_Instructions to follow_. Restate the listing word for word; omit the images.

· · · · ·

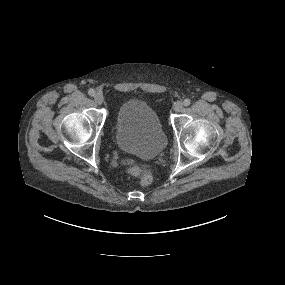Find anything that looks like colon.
I'll return each mask as SVG.
<instances>
[{
    "mask_svg": "<svg viewBox=\"0 0 285 285\" xmlns=\"http://www.w3.org/2000/svg\"><path fill=\"white\" fill-rule=\"evenodd\" d=\"M127 172L135 177L140 178V183L143 186H148L153 180V174L150 168L141 169L134 161H128L126 165Z\"/></svg>",
    "mask_w": 285,
    "mask_h": 285,
    "instance_id": "obj_1",
    "label": "colon"
}]
</instances>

· · · · ·

_Expected output_.
Find anything that looks like colon.
I'll return each mask as SVG.
<instances>
[{
    "mask_svg": "<svg viewBox=\"0 0 285 285\" xmlns=\"http://www.w3.org/2000/svg\"><path fill=\"white\" fill-rule=\"evenodd\" d=\"M127 172L135 177L140 178V183L143 186H148L153 180V174L150 168L141 169L134 161H128L126 165Z\"/></svg>",
    "mask_w": 285,
    "mask_h": 285,
    "instance_id": "obj_1",
    "label": "colon"
}]
</instances>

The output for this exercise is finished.